THE TIMES FRIDAY MAY 5 1995

In tune with genius

 

Fretwork Purcell Room

 

 

Asking contemporary composers to respond to the Purcell tercente­nary celebrations with new pieces for viol consort intend­ed to be played side-by-side with the great man's extraor­dinary Fantazias is playing a dangerous game. But in the second of Fretwork's two con­tributions to the South Bank's festival, The English Genius, on Tuesday, all five new works had something to say.

Most said it engagingly, though I found Peter Sculthorpe's Djilile for five viols, unrelated to Purcell ex­cept in its instrumentation ­instead it adapts an Aborigi­nal chant - bland, while Gavin Bryars's In nomine for six viols suffered from the well-intentioned last-minute insertion of its model, Purcell's sublime In nomine a 6 immed­iately before.

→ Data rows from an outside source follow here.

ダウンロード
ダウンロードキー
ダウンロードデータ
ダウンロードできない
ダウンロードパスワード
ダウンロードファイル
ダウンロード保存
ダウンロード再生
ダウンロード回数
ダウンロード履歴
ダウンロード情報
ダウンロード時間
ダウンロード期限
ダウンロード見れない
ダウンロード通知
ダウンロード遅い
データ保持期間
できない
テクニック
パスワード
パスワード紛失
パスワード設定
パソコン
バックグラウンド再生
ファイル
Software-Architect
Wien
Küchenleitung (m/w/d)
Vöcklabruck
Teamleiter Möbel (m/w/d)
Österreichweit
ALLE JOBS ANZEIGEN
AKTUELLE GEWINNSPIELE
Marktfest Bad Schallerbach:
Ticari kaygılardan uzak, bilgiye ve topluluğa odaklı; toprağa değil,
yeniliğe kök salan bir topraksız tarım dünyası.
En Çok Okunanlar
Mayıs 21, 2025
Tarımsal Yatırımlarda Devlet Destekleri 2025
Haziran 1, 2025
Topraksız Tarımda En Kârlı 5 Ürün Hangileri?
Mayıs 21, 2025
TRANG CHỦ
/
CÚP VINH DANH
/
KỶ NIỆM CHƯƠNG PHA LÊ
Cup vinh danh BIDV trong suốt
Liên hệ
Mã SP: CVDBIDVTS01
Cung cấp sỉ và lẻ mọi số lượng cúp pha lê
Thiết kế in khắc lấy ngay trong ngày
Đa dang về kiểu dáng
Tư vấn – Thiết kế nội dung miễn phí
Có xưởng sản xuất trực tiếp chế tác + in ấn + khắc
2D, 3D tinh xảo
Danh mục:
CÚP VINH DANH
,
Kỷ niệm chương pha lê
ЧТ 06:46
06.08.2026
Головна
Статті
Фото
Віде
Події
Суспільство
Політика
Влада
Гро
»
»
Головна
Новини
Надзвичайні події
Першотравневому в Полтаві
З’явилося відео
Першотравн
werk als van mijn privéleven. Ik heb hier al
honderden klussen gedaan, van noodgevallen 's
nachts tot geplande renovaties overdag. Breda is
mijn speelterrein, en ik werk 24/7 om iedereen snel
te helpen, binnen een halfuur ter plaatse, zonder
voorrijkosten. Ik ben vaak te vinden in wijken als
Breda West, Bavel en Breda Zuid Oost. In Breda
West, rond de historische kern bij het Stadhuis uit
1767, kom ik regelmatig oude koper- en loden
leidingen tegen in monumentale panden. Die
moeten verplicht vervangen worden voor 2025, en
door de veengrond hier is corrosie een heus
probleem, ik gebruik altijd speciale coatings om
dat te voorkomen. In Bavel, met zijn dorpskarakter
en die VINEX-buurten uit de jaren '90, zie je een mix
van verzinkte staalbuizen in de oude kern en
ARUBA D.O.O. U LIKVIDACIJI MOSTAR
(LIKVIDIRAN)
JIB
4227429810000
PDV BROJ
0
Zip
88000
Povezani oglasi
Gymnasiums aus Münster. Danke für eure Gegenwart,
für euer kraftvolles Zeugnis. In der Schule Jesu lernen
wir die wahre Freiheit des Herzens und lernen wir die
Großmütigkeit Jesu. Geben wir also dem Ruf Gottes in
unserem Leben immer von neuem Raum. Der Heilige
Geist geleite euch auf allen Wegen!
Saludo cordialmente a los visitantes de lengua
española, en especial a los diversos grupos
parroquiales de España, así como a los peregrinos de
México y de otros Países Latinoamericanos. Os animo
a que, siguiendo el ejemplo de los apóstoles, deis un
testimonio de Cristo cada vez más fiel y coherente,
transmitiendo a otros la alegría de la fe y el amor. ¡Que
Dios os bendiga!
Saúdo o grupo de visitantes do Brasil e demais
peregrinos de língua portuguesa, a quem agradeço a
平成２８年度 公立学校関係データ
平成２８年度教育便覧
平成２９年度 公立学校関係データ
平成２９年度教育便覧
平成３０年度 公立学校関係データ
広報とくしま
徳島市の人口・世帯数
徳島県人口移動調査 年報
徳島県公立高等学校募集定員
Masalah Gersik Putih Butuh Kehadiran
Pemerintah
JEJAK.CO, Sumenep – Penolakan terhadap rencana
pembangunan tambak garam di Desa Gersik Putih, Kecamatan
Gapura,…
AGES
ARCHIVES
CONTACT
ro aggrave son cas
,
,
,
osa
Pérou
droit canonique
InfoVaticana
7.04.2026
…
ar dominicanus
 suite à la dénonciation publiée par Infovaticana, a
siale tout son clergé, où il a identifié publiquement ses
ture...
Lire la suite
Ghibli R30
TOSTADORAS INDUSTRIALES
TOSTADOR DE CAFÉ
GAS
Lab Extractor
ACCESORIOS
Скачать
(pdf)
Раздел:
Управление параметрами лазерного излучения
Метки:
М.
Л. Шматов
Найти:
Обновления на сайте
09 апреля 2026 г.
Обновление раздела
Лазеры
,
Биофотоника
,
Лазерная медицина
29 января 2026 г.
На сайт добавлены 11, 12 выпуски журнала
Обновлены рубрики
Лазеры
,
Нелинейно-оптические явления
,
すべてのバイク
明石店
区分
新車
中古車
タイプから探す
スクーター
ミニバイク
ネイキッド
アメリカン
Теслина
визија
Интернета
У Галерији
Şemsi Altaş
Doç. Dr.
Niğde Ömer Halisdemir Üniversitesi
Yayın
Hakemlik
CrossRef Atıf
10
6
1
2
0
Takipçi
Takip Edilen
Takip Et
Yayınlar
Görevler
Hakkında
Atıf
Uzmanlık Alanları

Those were the very aspects that Simon Bainbridge ex­plored in his clever, whimsical Henry's Mobile, for four viols, which also looked to the colouristic possibilities of viol harmonics. For most of his short piece Bainbridge ties himself to a two-note fragment of a theme from one of the Fantazias - a rising interval of a third. When the music finally gets away from its starting blocks, it finds itself going round in a little circle. All this is a quite deliberate marvelling at Purcell's ability to make his music grow even within the constrictions of a polyphonic method outdated in the late 17th century.

 

If this work would have won the prize for most ingenious homage, Dmitri Smirnov's setting of Blake's The Lamb, for countertenor and six viols, would have taken the laurels for expressivity and richness of melody and harmony and for emulating that uncanny sense of openness which marks Purcell's work.

 

This work was beautifully sung by Michael Chance, who also gave poised performances of four Purcell songs with the lutenist Nigel North and who, at the end of the evening, sang the cantus firmus line in the midst of the texture of Purcell's In nomine a 7.

Chance also took significant part in the most impressive new work of the evening, the Chinese-American composer Tan Dun's A Sinking Love, whose text is a poem (sung in Chinese) by Li Po and whose pitch material comes from Purcell's Fantazia No 8. The viols play exclusively in har­monics, and the dynamic level is often scarcely more than a whisper. But every sound, sung or played, is carefully weighted and coloured, so that one hangs on every microscop­lic, poetic gesture in this moving, delicate expression of homesickness.